29 Haziran 2017 tarihinde Diyarbakır 7. Asliye Ceza Mahkemesi’nde görülen duruşmada mahkeme heyeti, avukatların görevsizlik talebini kabul etmiş ve dosyanın, Ağır Ceza Mahkemesi’ne gönderilmesine karar vermişti.
Dosyayı inceleyen Diyarbakır 1. Ağır Ceza Mahkemesi ise, sanık polis S.K. ile Öner arasında daha önceye dayalı bir husumet bulunmadığı ve Öner’i “kasten öldürmediğini” ileri sürerek, sanığın “Kasten öldürme” değil “Taksirle öldürme” suçundan yargılanması gerektiğine karar vermişti.
Mahkemeler arasında oluşan olumsuz görev uyuşmazlığının çözümü için dava dosyası İstinaf Mahkemesi’ne gönderilmişti.
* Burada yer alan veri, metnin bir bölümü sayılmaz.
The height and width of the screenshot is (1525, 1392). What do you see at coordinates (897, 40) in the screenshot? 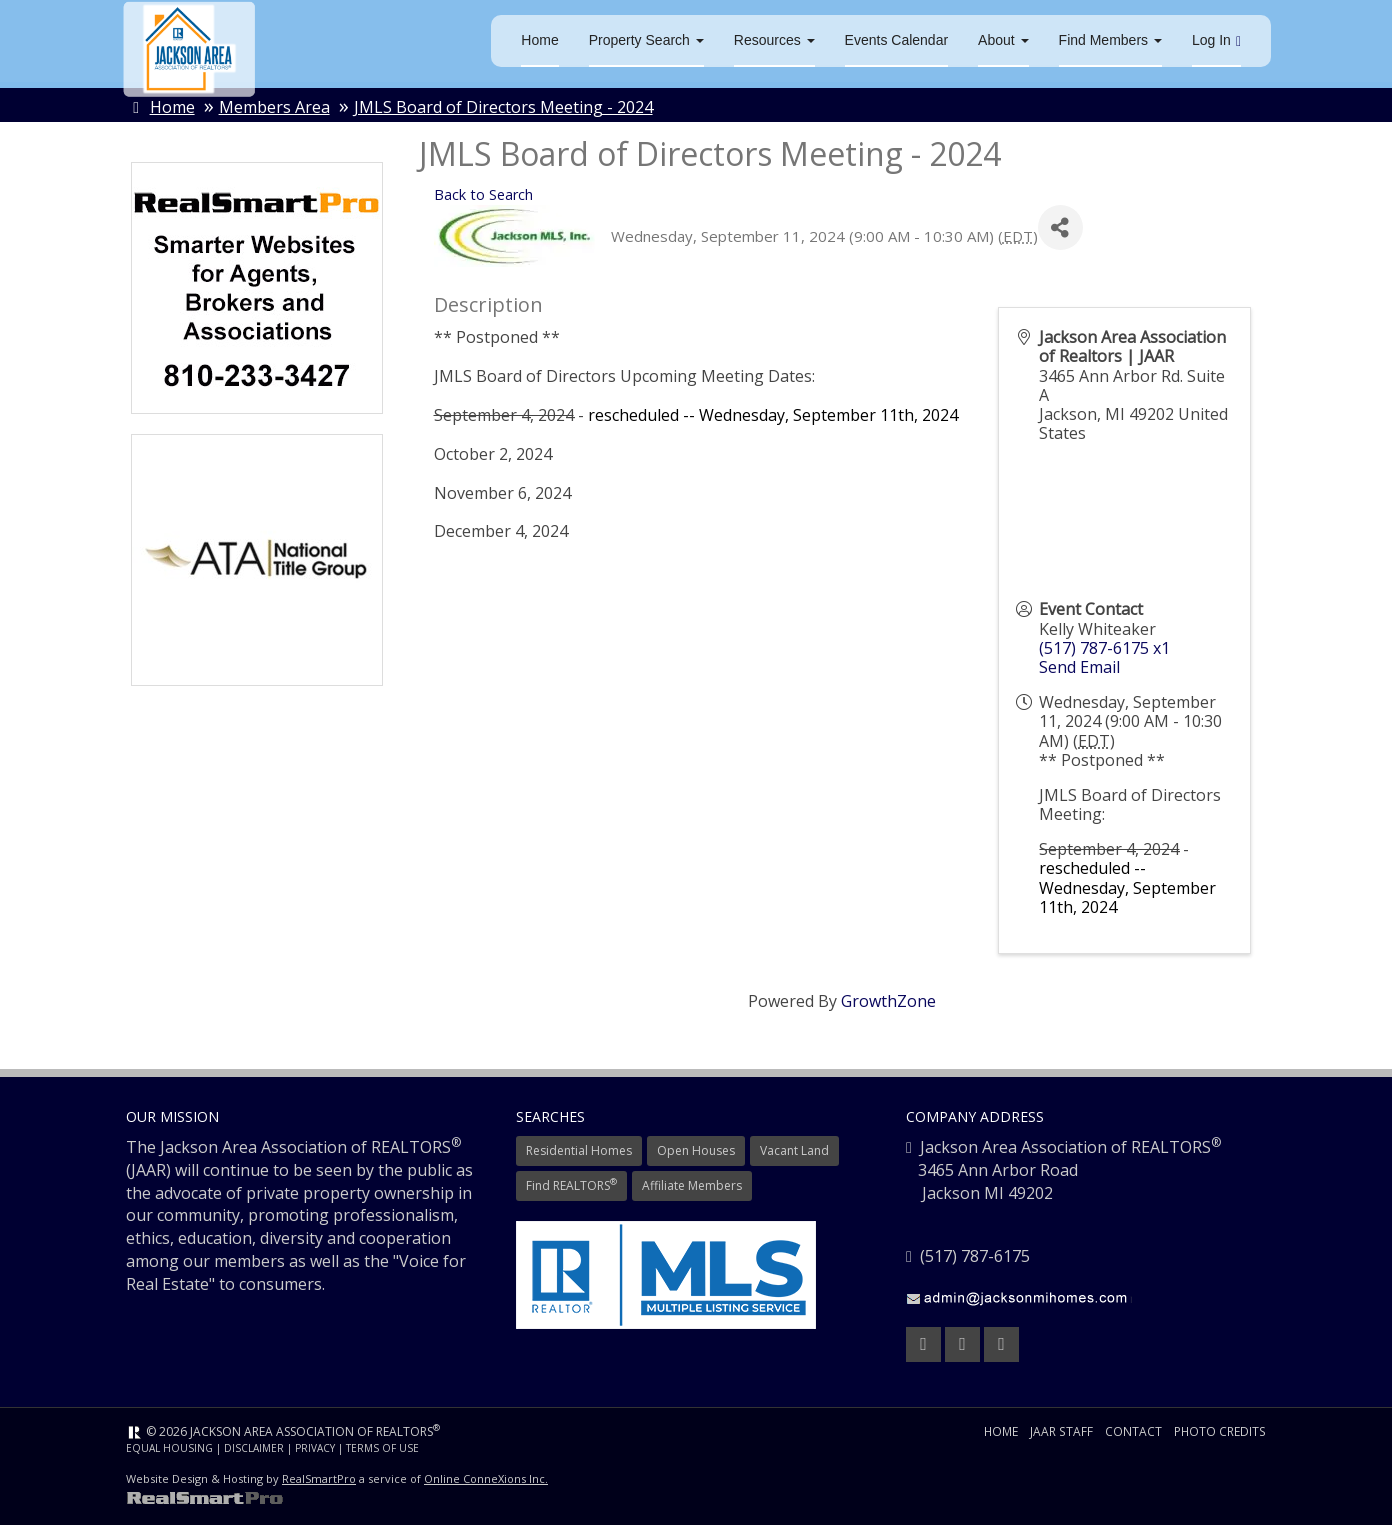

Gaziantep Bölge Adliye Mahkemesi 10. Ceza Dairesi, dava dosyasındaki deliller, sanığın üzerine atılı suçun niteliği, iddianamede olayın anlatılış biçimi ve Diyarbakır 7. Asliye Ceza Mahkemesi’nin görevsizlik gerekçesine dayanarak, davanın ağır ceza mahkemesinde görülmesine karar vermişti.